▶ Required action
Set down every entry again word for word, please, but skip the pictures.

Collected data:

___

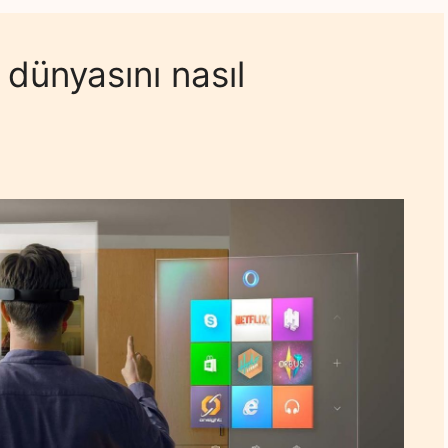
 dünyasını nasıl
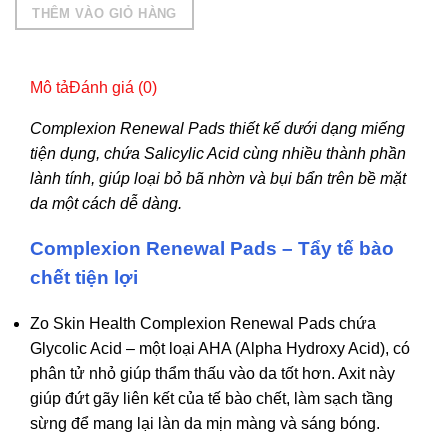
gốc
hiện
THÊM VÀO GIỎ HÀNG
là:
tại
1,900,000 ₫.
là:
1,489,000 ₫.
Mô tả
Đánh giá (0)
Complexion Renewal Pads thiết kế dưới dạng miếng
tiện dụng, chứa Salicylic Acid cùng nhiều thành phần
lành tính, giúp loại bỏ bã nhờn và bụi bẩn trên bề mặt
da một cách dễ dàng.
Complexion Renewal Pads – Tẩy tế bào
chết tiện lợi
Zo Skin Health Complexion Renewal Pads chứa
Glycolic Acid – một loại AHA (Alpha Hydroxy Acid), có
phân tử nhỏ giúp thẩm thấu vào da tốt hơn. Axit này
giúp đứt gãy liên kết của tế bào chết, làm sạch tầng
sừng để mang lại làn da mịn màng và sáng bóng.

___

▶ Task solution
 dünyasını nasıl
gốc
hiện
THÊM VÀO GIỎ HÀNG
là:
tại
1,900,000 ₫.
là:
1,489,000 ₫.
Mô tả
Đánh giá (0)
Complexion Renewal Pads thiết kế dưới dạng miếng
tiện dụng, chứa Salicylic Acid cùng nhiều thành phần
lành tính, giúp loại bỏ bã nhờn và bụi bẩn trên bề mặt
da một cách dễ dàng.
Complexion Renewal Pads – Tẩy tế bào
chết tiện lợi
Zo Skin Health Complexion Renewal Pads chứa
Glycolic Acid – một loại AHA (Alpha Hydroxy Acid), có
phân tử nhỏ giúp thẩm thấu vào da tốt hơn. Axit này
giúp đứt gãy liên kết của tế bào chết, làm sạch tầng
sừng để mang lại làn da mịn màng và sáng bóng.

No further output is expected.